High Tech Reaches the Two-wheel Set

I recently returned from a bicycle trip through Virginia and was surprised to see how electronic technology has permeated this seemingly low-tech industry. For sure, bikes have embraced space-age mechanical technology with frames built of high strength composites making them light and strong. That being the case, for years about the only electronic technology one would see among fellow riders was a speedometer. Things have changed big time.

Over the five days of my 300 plus mile trip, I saw several bikes equipped with GPS systems. These devices, about the size of a small cell phone have some powerful features. Instead of gathering speed information from your spinning wheel, it computes your speed using satellites. Why one needs to have that level of accuracy while peddling through Colonial Williamsburg is beyond me, but it is cool.

Using the GPS you can load in your planned daily route and the display will show you exactly where you are and how far it is to the next rest stop. Call me old fashioned, but when the heat index is hovering around 100 degrees, sometimes you just don’t want to know how far you have to go.

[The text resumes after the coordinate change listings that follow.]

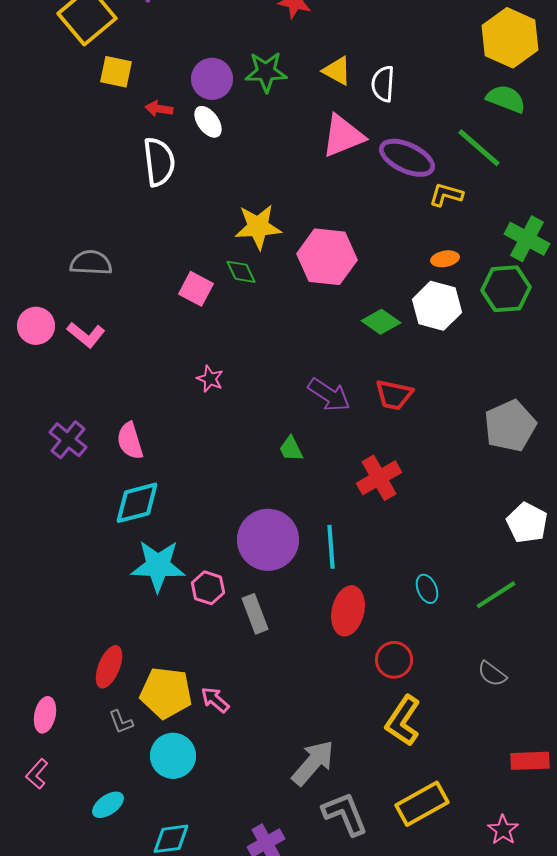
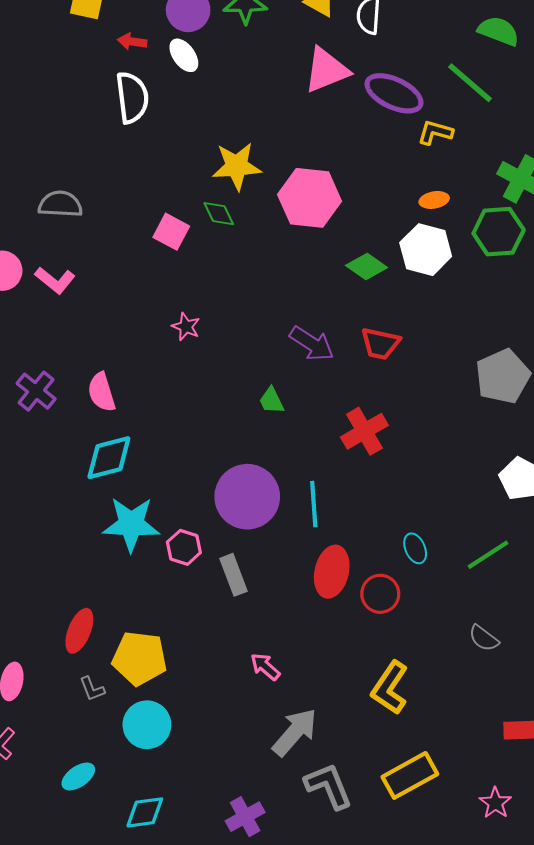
red circle: (394, 660) -> (380, 594), moved
pink arrow: (215, 700) -> (265, 667), moved

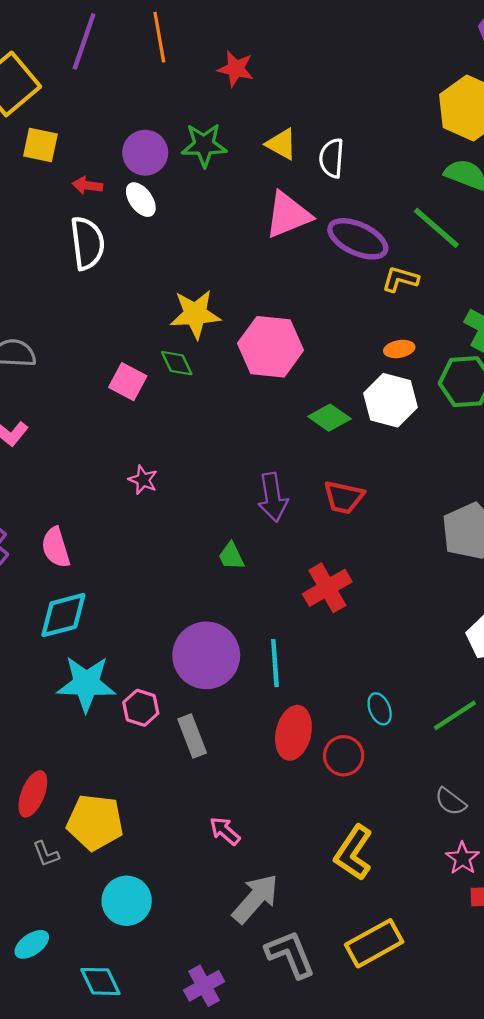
purple arrow: (312, 344) -> (273, 497), turned 48
cyan circle: (147, 725) -> (127, 901), moved
pink star: (495, 803) -> (462, 858), moved
cyan diamond: (145, 812) -> (100, 981), turned 72

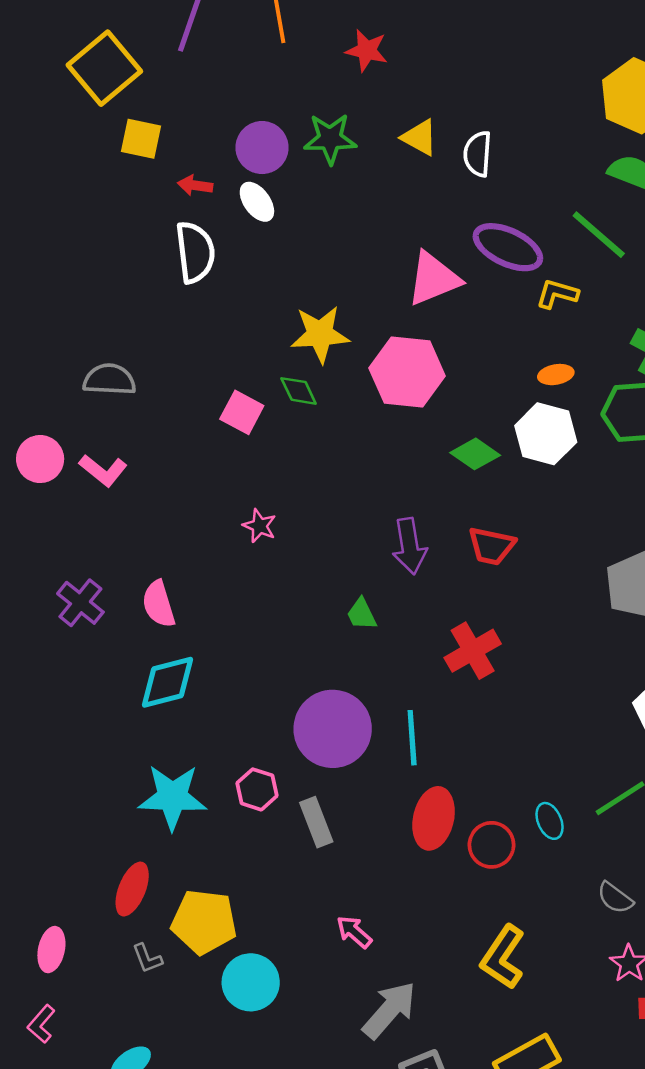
pink triangle: (288, 215) -> (434, 279), moved
cyan star: (86, 684) -> (172, 797), moved
cyan ellipse: (380, 709) -> (550, 821), moved
cyan circle: (127, 901) -> (251, 982), moved

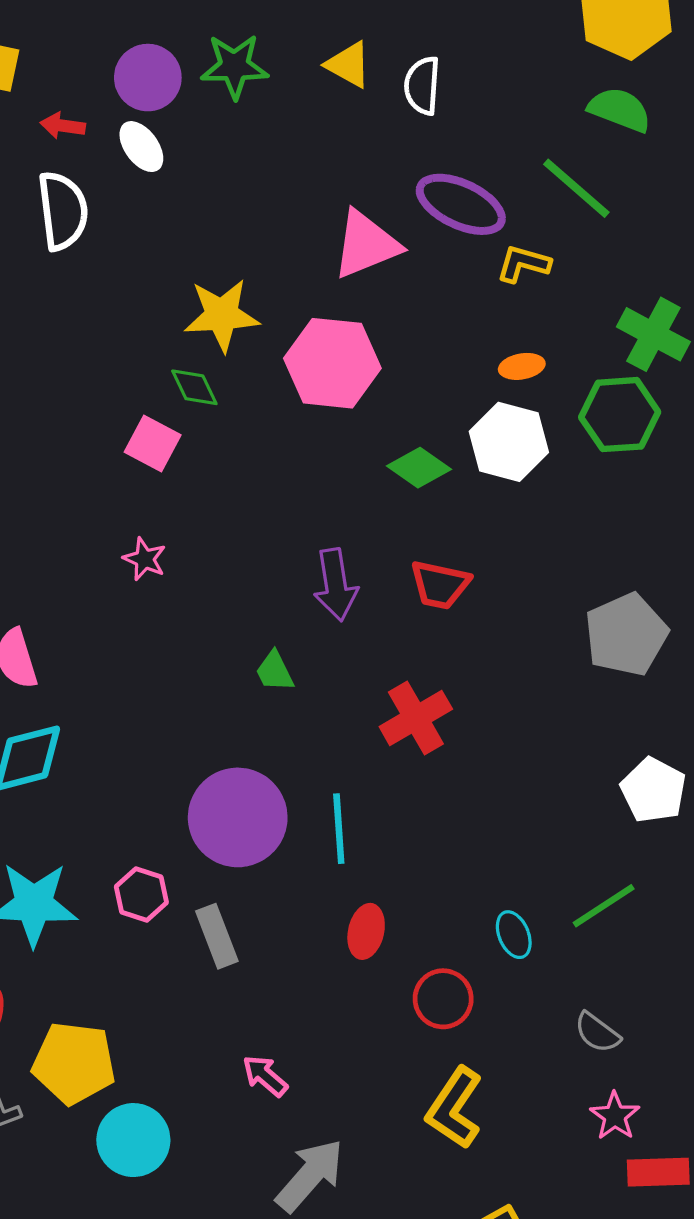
pink square: (242, 412) -> (153, 443), moved
red ellipse: (434, 818) -> (366, 931), size x0.7
red circle: (492, 845) -> (443, 999), moved

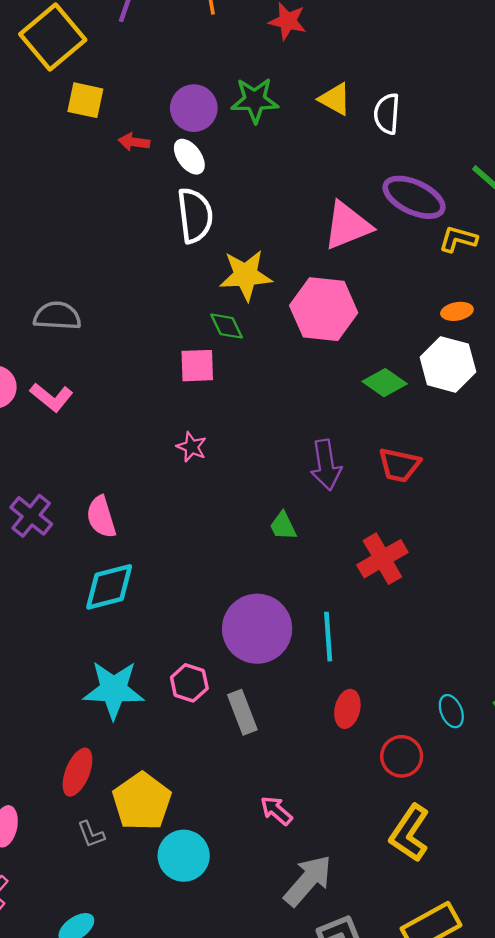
white semicircle: (63, 211) -> (195, 215), moved
pink square: (153, 443) -> (197, 366), turned -30
yellow pentagon: (74, 1063) -> (142, 801), turned 30

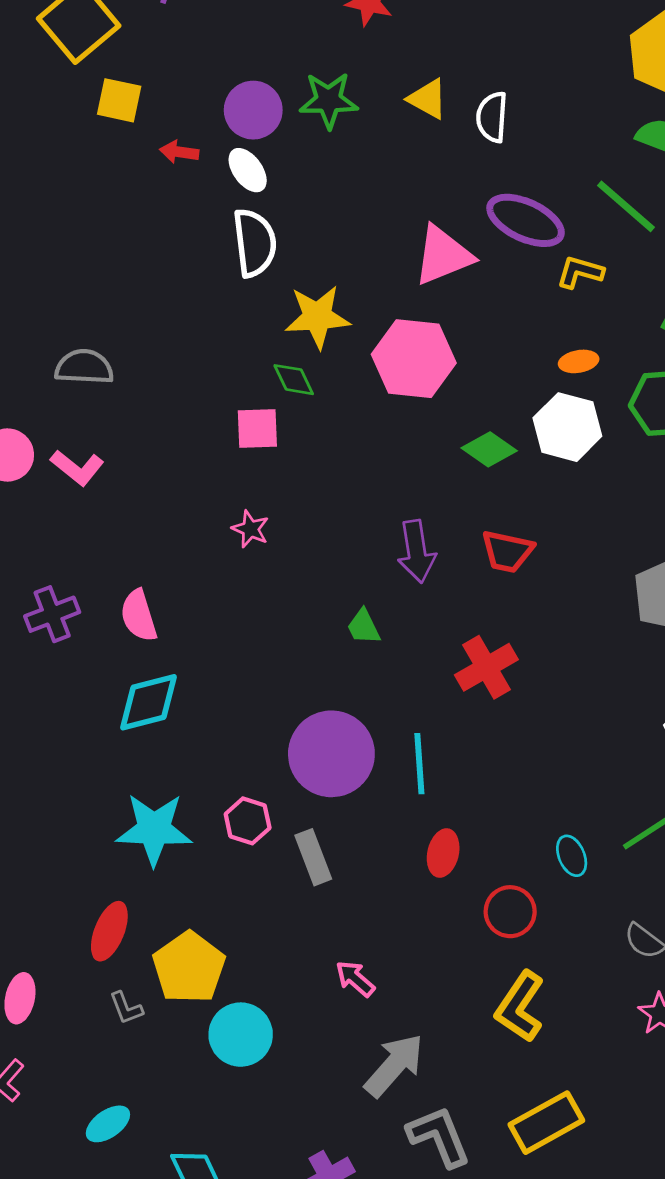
purple cross: (31, 516) -> (52, 614), turned 30

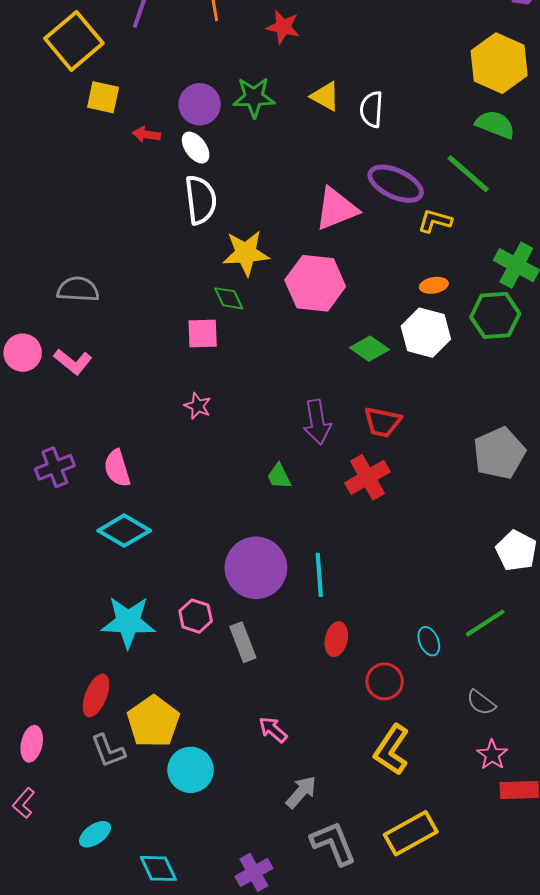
red cross: (486, 667) -> (367, 477), moved
cyan diamond: (148, 702) -> (124, 531), turned 45
gray L-shape: (126, 1008) -> (108, 751), size x1.4
gray arrow: (394, 1065) -> (301, 792), size x0.7

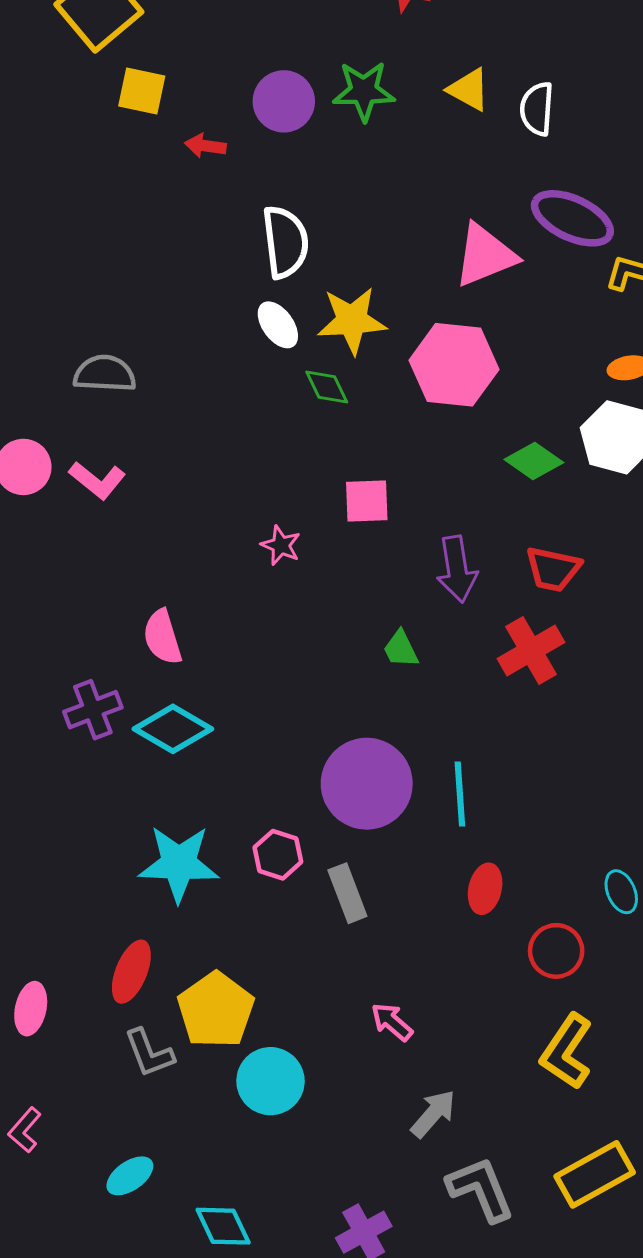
white ellipse: (196, 148) -> (278, 325), moved
pink square: (203, 334) -> (367, 501), moved
purple cross: (55, 467) -> (93, 710), moved
pink ellipse: (32, 744) -> (31, 1009), moved

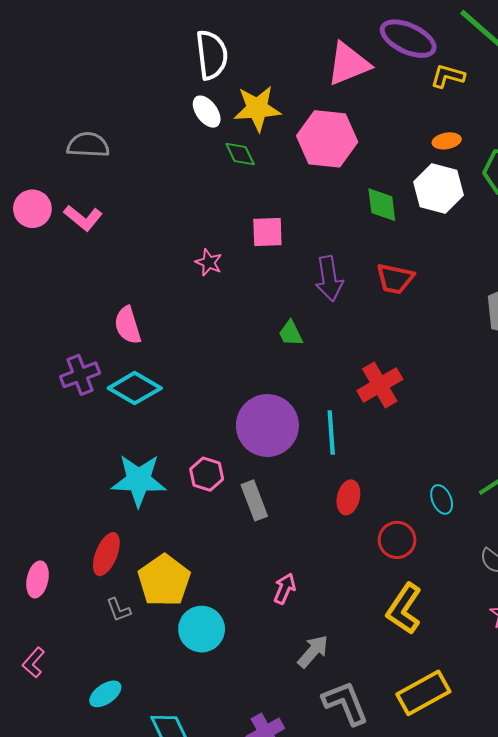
green diamond: (534, 461) -> (382, 205), turned 48
red cross: (531, 650) -> (380, 385), moved
pink arrow: (392, 1022) -> (285, 589), turned 72
gray L-shape: (149, 1053) -> (119, 610), size x0.7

One other feature provided by the GPS is readout of your altitude. Again, my legs tell me that I am going up hill. Do I really need to quantify how much climbing I am doing?

Of course there were several riders carrying on phone conversations using
Bluetooth™ ear buds. It is somewhat disconcerting to ride up behind a solo cyclist who is babbling away with no one else in sight. Talking while riding a bike is as dangerous as driving a car under the influence of “Ma Bell.”

One of the great new beneficial technologies comes in lighting. Using LEDs (Light Emitting Diodes) instead of regular incandescent light bulbs, bicycle lights are now brighter and battery life is extended almost exponentially. I have a tail light on my bike that has used the same single AAA battery for more than a year and I am sure it has been on for more than 200 hours. Likewise I have an LED headlight that can be set to strobe. The bright white blinking light grabs the attention of drivers who might otherwise fail to see my bike coming.

I leave at the end of the month for another bicycle trip in Iowa. Who knows what I might see?